With all of that, it wasn't unusual to have a collection of backend services that exposed a RESTful interface, a gRPC interface, a GraphQL interface, and also a publisher and consumers for asynchronous events. I myself worked on more than one that provided all of these at once.

So, it's not unusual for us software engineers to communicate data in novel ways.


That's the history lesson, now let's talk about AI's evolution within this space.

It all started with 'tool' or 'function' calls, which was a mechanism an LLM could use to call out to an external service to fulfil a request. This was an incredibly useful development for Agentic AI because you no longer had to compose LLM calls in your own code but let the LLM itself decide whether to call out to that source. For the most part you could give it an OpenAPI (Swagger) spec and it would know how to call it and deal with the results. Maybe it's another API, or it's a function in your own codebase, or a RAG database that converts the input into embeddings and performs a search.

Later on came the Model Context Protocol (MCP), which takes this agentic approach to the next level by making it possible to build services that exclusively communicate with an LLM. People are writing MCPs for everything, like working with GitHub or dealing with JIRA or editing code on the filesystem.

Essentially this is another step towards an LLM being a natural language model for programming as you can simply expose MCP functionality from your existing product that an LLM can connect to, without installing any local software.

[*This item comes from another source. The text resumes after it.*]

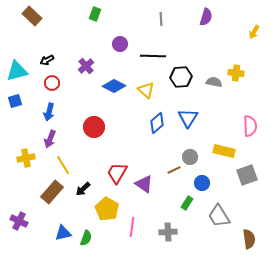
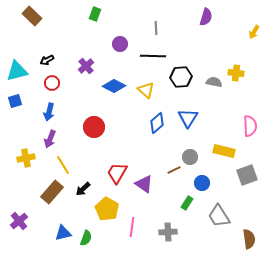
gray line at (161, 19): moved 5 px left, 9 px down
purple cross at (19, 221): rotated 24 degrees clockwise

If you can create such an MCP, you're offering all the hard parts of a conversational interface that deal with the ambiguity of human language and letting the LLM figure it out. Put your own UX over it if you want, but if someone can plug into it from ChatGPT or Claude or whatever it's still good.

There's a reason why I think this is exciting, and it's because of the potential to increase accessibility and it speaks to all this mystical AI stuff people have previously hyped up with products like the Humane AI Pin and Rabbit R1.

Some years ago it would have taken an extraordinary amount of effort to create a functional speech-to-text integration with your app, or even a chat bot that can do something useful beyond annoying you when your issue doesn't fit the script it runs on.

You can keep your transactional, RESTful API, and your GraphQL servers, and all that, because your existing web app or SaaS isn't going anywhere. People will still use it. But you can also provide that secondary agentic interface through MCP so you can effectively talk to the product and it will arguably be a lot better than a tacked on 'Use Generative AI' button on your interface that just updates content and cannot perform any other meaningful action.

In fact, these things are quite easy to write due to fast adoption within various programming languages. Ruby and Python both have FastMCP libraries, for example.

It's a huge opportunity and if it's a threat to absolutely anyone, it's all of the low/no-code workflow services that are outclassed by having an LLM do the orchestration.